The age-old traditions of annual reviews, top-down leadership, and revolving talent are no longer working to help businesses thrive. Today’s HR professionals understand that to improve engagement, increase motivation, and attract new talent while retaining the people they already have, requires them to foster a new type of environment.
While HR departments everywhere know exactly where they should be focusing their time, the hard part is getting the buy-in from executives and upper management.
New plans require new budgets and for HR professionals to get the support they need, they must get management buy-in, from the top. The best way to do this is to communicate the plans in a way that management will respond to. If they can get the executive buy-in first, and leadership is on board, your new initiative can start off on the right foot.
Start with a Plan
Before you explain to top-level executives the costs of training, technology, or tools you need to have a plan. Your plan should have three main points: the problem, the change, the plan.
1. The Problem: Clearly define the problem, and what needs to change.
2. The Change: Explain what it will take to solve the problem and (most importantly) why.
a. Be sure to include both long term and short-term advantages.
b. Show how your initiative aligns with the more broad company goals.
3. The Data: This part is crucial. You’re need data backup your plan. Have numbers, quotes, products, and any informational data you can to answer questions and back up your plan.
a. Look for numbers on organizational bottlenecks, declines in productivity, production delays, and other top priorities.
b. Stay away from theoretical data.
c. Find ways to relate your data to dollars and cents.
BONUS – The Comparison: If you really want to pack a punch, make a direct comparison to what it will cost the company if you do absolutely nothing. What’s the outlook in one year? Three years?
The key is to know your plan inside and out. The more time you spend in the planning stage, the better prepared you will be to answer key questions and speak clearly about the details that matter to your management team.

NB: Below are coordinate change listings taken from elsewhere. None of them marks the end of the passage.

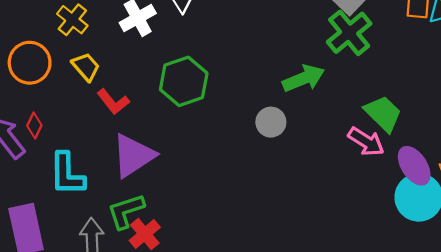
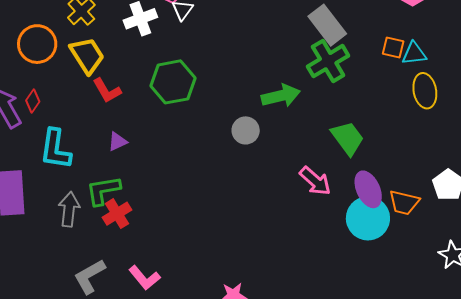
yellow trapezoid: (86, 67) -> (87, 55), size x1.4
pink arrow: (366, 142) -> (315, 181), moved
purple triangle: (133, 156) -> (117, 142), size x0.5

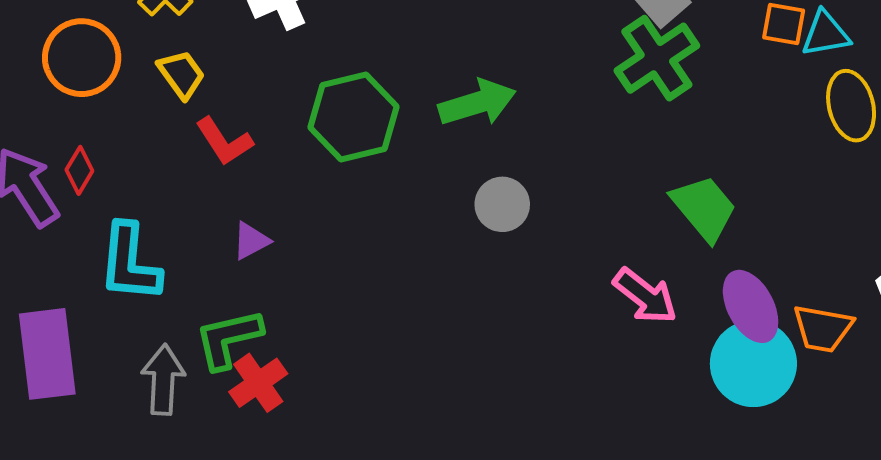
yellow trapezoid: (87, 55) -> (181, 74), size x0.7
green arrow: (281, 96) -> (477, 103), moved

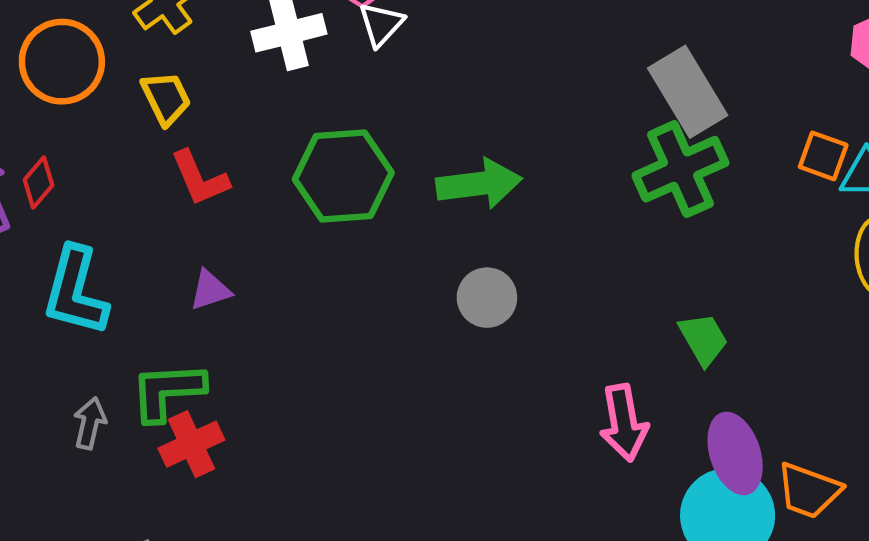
green trapezoid: (704, 208) -> (703, 339), size x0.7
pink arrow: (645, 296) -> (624, 423), turned 32
gray arrow: (163, 380) -> (90, 423), size x0.7

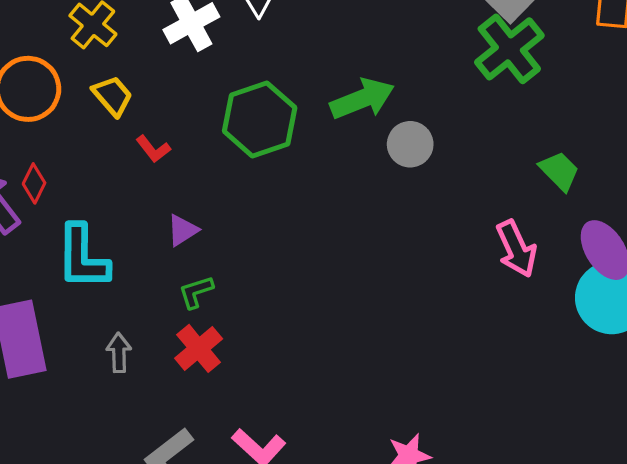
red L-shape: (200, 178) -> (153, 149), size x0.7
gray circle: (487, 298) -> (410, 144), moved
green L-shape: (167, 391) -> (196, 292), moved, size x0.6

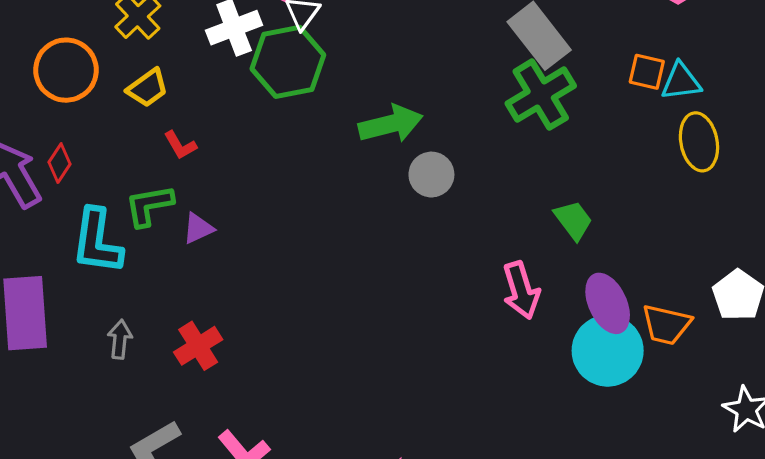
yellow trapezoid: (113, 96) -> (148, 88), turned 87
green hexagon: (260, 119) -> (288, 62), moved
green L-shape: (196, 292) -> (149, 206), moved, size x1.4

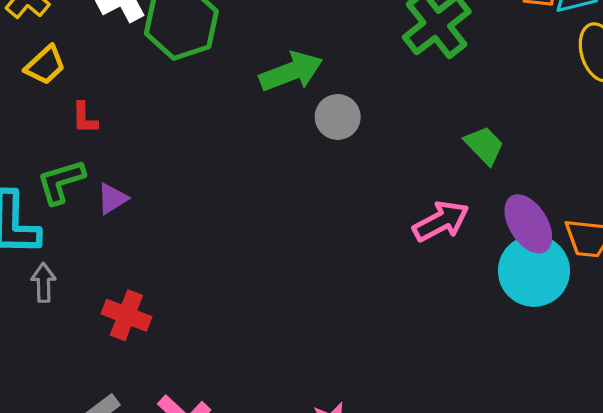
red L-shape: (180, 145) -> (84, 118), turned 36
pink arrow: (521, 290) -> (441, 221), turned -94
gray arrow: (120, 339) -> (44, 283), moved
red cross: (198, 346) -> (126, 315), turned -30

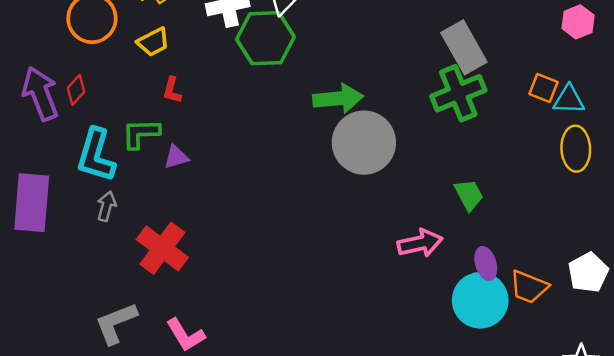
gray circle: (338, 117) -> (364, 143), size x1.8
purple ellipse: (528, 224) -> (486, 264), size x0.7
red cross: (126, 315) -> (162, 248), size x1.4

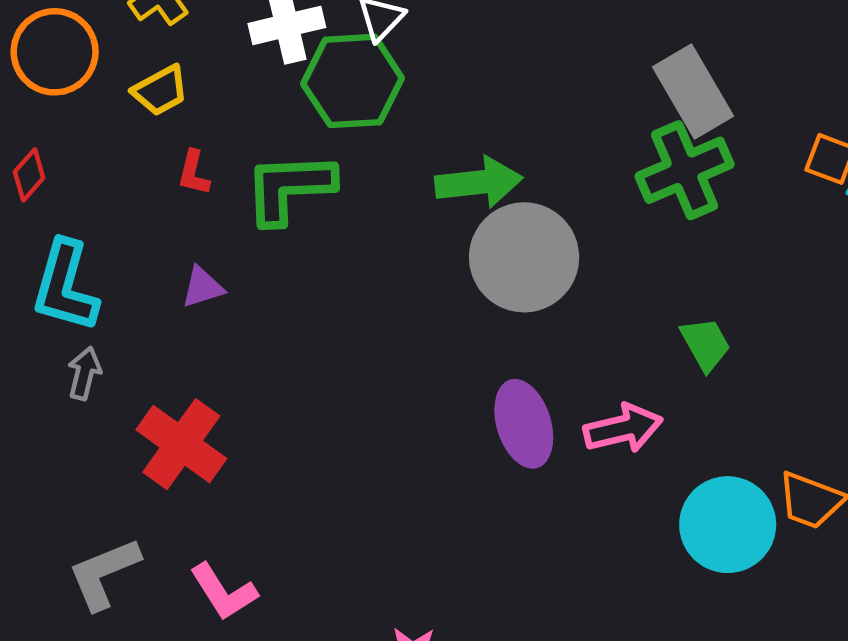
green L-shape: (141, 133) -> (289, 188), moved, size x1.4
purple ellipse: (486, 264) -> (524, 424), moved, size x1.5

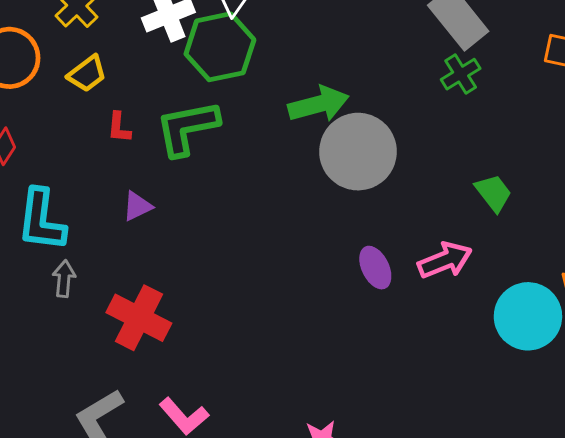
green cross: (685, 170) -> (461, 74), size x0.6
purple ellipse: (524, 424) -> (375, 268), size x0.7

Before you pitch your plan, consider your timing in relation to what is going on in other areas of the company. Bad timing can ruin even the best of intentions. Be conscious of budgeting processes and business dependencies. Understand the overall pulse of the company and make sure you are up to speed on what is happening at the macro level to ensure your proposal is supporting the whole, not conflicting with current company issues.
Know Your Audience:
If you are pitching your initiative to upper management, you need to know about the people you are seeking support from. Get to know their personalities and tailor your approach to them. If they are no-nonsense, get-to-the-point type of people, don’t waste time with flowery language. If they want concrete data, don’t use hypothetical examples. Do they prefer general charts and graphs or more detailed information? If you don’t know the answers to these questions, it may pay off to do some research and talk to others who may be able to help you get to know the leadership team.
Practice Your Pitch
Ask a friend, family member, or even your dog to let your practice your pitch. Have someone come back at your points asking “why?” or “so what?” so that you’re ready to respond to criticism clearly and calmly. This can help you dive deeper into what you are really trying to achieve and exactly why your company won’t succeed without it.
This Isn’t Show and Tell
You can’t allow any program to sell itself, even if you’re sold on it. You have to be the one to tell them, sell them on it, and don’t rely on a demo to do the work for you. Your research and data should drive the presentation. Upper management isn’t interested in an infomercial, they want a specific solution to a specific problem that directly relates to the company.
Of course, you want your plan to pass with flying colors, but chances are there will be some compromising. Go in planning for a negotiation and be prepared for Plan B, C, D, and E.
· What you could do with half your requested budget?
· Could you make it work with only part of the resources you need?
· Are there other alternatives that cost less?
Having backup options will help you to remain flexible and responsive to feedback and ideas.
Know the Answers
Before you walk into the meeting, have the answers to the questions you know will be asked. The better you can answer these questions the easier it will be for the executives to make a decision. The dialog you bring is more important than your pitch, so be ready for anything. Start with this list of questions and be sure you can answer each one thoroughly:
· How does this plan help us retain or attract talent?
· How does XYZ impact the bottom line?
· How do we measure up to the competition on this issue?
· What resources do you already have? What will you need?
· How long will this take to be effective?
· What metrics can we use to track this initiative?
· What does the implementation process look like?
· How does this affect various departments?
· What will happen if we don’t implement this change/policy/strategy?
Above All, Be Confident
Remember that you are the expert. You have the skills and experience to get your initiatives off the ground. Have confidence in your plan and the value of your ideas. Be open to feedback and compromise but remain strong in your beliefs. If you can follow your plan to show how your initiative aligns with company goals, that ROI can be measured, and that your plan will have a significant impact to change both your employees’ lives and the bottom line, you will get the buy-in you’re looking for.